[Transcribed page contents]
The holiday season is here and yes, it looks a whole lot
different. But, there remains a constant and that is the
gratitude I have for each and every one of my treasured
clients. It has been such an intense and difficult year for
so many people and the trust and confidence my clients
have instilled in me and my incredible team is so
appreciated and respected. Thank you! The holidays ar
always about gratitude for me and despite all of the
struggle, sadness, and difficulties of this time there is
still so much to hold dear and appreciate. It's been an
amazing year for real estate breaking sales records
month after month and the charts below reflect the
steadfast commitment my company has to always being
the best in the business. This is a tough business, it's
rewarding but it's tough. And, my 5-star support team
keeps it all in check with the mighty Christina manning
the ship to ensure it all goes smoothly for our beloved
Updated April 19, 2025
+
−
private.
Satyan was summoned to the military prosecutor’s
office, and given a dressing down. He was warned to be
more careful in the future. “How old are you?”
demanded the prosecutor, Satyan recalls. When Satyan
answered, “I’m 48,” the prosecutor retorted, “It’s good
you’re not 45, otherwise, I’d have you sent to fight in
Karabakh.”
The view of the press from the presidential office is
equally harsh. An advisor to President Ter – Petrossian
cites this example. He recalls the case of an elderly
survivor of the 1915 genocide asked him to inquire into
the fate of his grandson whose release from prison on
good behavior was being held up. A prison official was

▶ [What needs to be done] Your answer is to contain exactly the lines from the one holding "cites this example." to the end of the entries, with no other line.

▶ [Response to this task]
cites this example. He recalls the case of an elderly
survivor of the 1915 genocide asked him to inquire into
the fate of his grandson whose release from prison on
good behavior was being held up. A prison official was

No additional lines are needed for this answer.